Leptospirosis: My dog is vaccinated for it, but what is it?

Written by Erik Melin, DVM.


Leptospirosis is a corkscrew shaped bacteria that can be infectious to your dog. It carries extra significance because if your dog becomes infected, it could give it to you.

 

How can my dog become infected?

Wild animals, or infected domestic animals, are the source of Leptospirosis and maintain its existence in nature. There are two ways a dog can become infected. A dog can become directly infected if it is exposed to an infected animals urine or venereal secretions, or if it is bitten or ingests infected tissue. Indirect infection occurs if the dog is exposed to contaminated water, food, bedding or soil. The most common way a dog becomes infected is through a wound or prolonged exposure to the skin.

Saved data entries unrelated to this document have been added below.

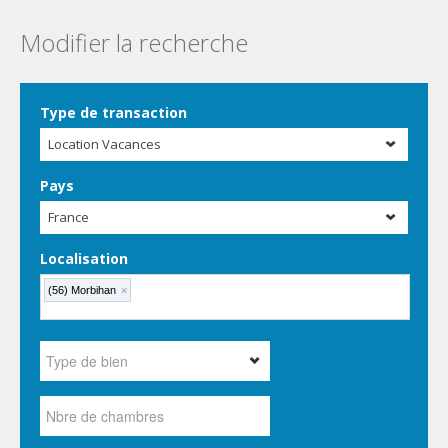
Modifier la recherche
Type de transaction
Location Vacances
Pays
France
Localisation
(56) Morbihan
×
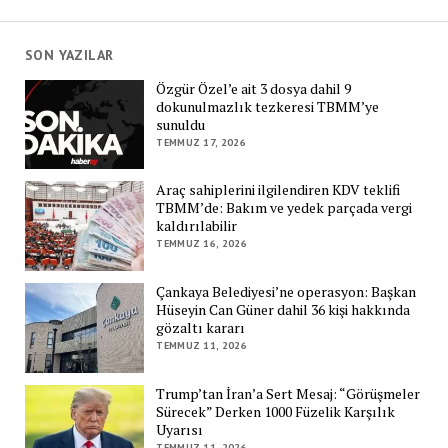
SON YAZILAR
Özgür Özel’e ait 3 dosya dahil 9
dokunulmazlık tezkeresi TBMM’ye
sunuldu
TEMMUZ 17, 2026
Araç sahiplerini ilgilendiren KDV teklifi
TBMM’de: Bakım ve yedek parçada vergi
kaldırılabilir
TEMMUZ 16, 2026
Çankaya Belediyesi’ne operasyon: Başkan
Hüseyin Can Güner dahil 36 kişi hakkında
gözaltı kararı
TEMMUZ 11, 2026
Trump’tan İran’a Sert Mesaj: “Görüşmeler
Sürecek” Derken 1000 Füzelik Karşılık
Uyarısı
TEMMUZ 11, 2026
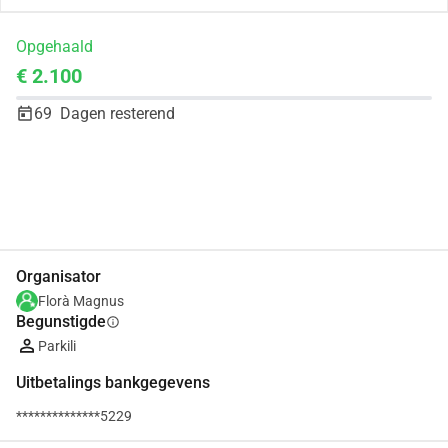
Opgehaald
€ 2.100
69
Dagen resterend
Delen
Doneer
Organisator
Florà Magnus
Begunstigde
info
Parkili
Uitbetalings bankgegevens
**************5229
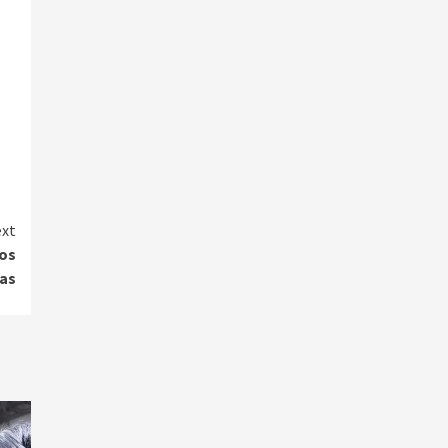
xt
los
as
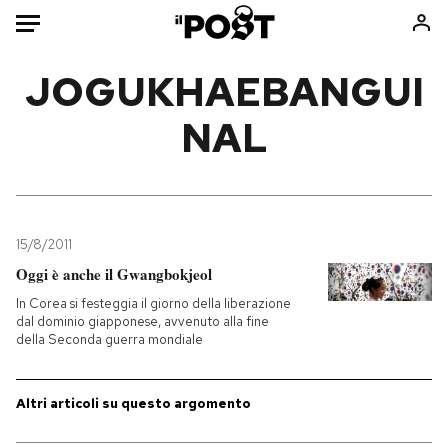
Auto
JOGUKHAEBANGUI
NAL
HOME
Italia
Moda
Mondo
Libri
Politica
Consumismi
15/8/2011
Tecnologia
Storie/Idee
Oggi è anche il Gwangbokjeol
Internet
Ok Boomer!
In Corea si festeggia il giorno della liberazione
Scienza
Media
dal dominio giapponese, avvenuto alla fine
della Seconda guerra mondiale
Cultura
Europa
Economia
Altrecose
Sport
Mondiali calcio 2026
Altri articoli su questo argomento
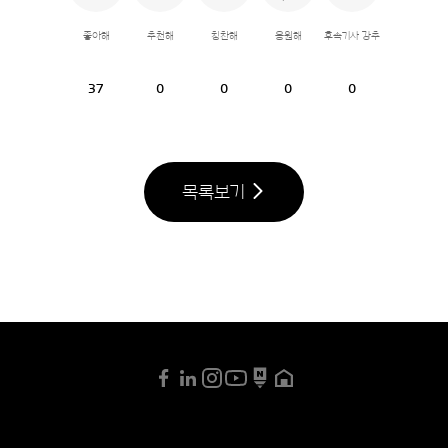
좋아해
추천해
칭찬해
응원해
후속기사 강추
37
0
0
0
0
목록보기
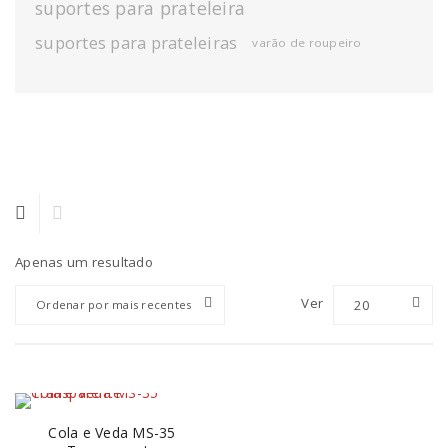
suportes para prateleira
suportes para prateleiras
varão de roupeiro
Apenas um resultado
Ver
20
Ordenar por mais recentes
Cola e Veda MS-35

What happens if my dog becomes infected?

Once the bacteria enters the body, it spreads through the bloodstream to the kidneys, liver, spleen, eyes, central nervous system and urogenital tract. The kidneys are especially susceptible, and one of the most common problems seen with Leptospirosis is kidney failure. Fortunately, the damage to the kidneys is usually temporary once treatment is started. Likewise the liver is also commonly affected.

 

What are the signs of Leptospirosis?

Infected dogs often show signs of liver disease (jaundice or yellow tone to skin), kidney disease (increased drinking and urination), or more general signs of illness such as depression, lethargy, loss of appetite, weight loss, fever and muscle pain. In rare cases with central nervous system involvement, loss of balance or seizures may be seen.

 

How is Leptospirosis diagnosed?

Because the signs of Leptospirosis are not specific to that disease a physical exam is followed by running a complete blood count (CBC), serum chemistry profile and urinalysis. Typical abnormalities on the CBC include an elevated white blood cell count and low platelet count. Depending on what organs may be involved the serum chemistry profile may show elevated kidney values, elevated liver enzymes and electrolyte abnormalities. If leptospirosis is suspected, a specific blood test can be done to verify the diagnosis and ensure the correct therapy is instituted.

 

How is Leptospirosis treated?

Leptospirosis is treated with a combination of antibiotics and supportive care. Antibiotics are often given for four weeks or longer. The amount of supportive care the patient needs depends on the current condition of the dog. Intravenous or subcutaneous fluids, medications to prevent or relieve gastrointestinal irritation and specific foods are often prescribed. In the more severe, life-threatening, cases more aggressive therapy may be required.

 

How can Leptospirosis be prevented?

There are eight strains of leptospirosis that cause illness in domestic dogs. Until recently only two have been available as a vaccine. Through the use of that vaccine the prevalence of those two strains has decreased significantly. Recently a vaccine containing four strains of the bacteria was developed and we believe using this 4-way vaccine is the best way to prevent infection with leptospirosis.

Dogs that spend the most time outdoors are the most susceptible to contracting leptospirosis. However, the wild animals that carry the bacteria are prevalent even in metropolitan areas, making all animals susceptible.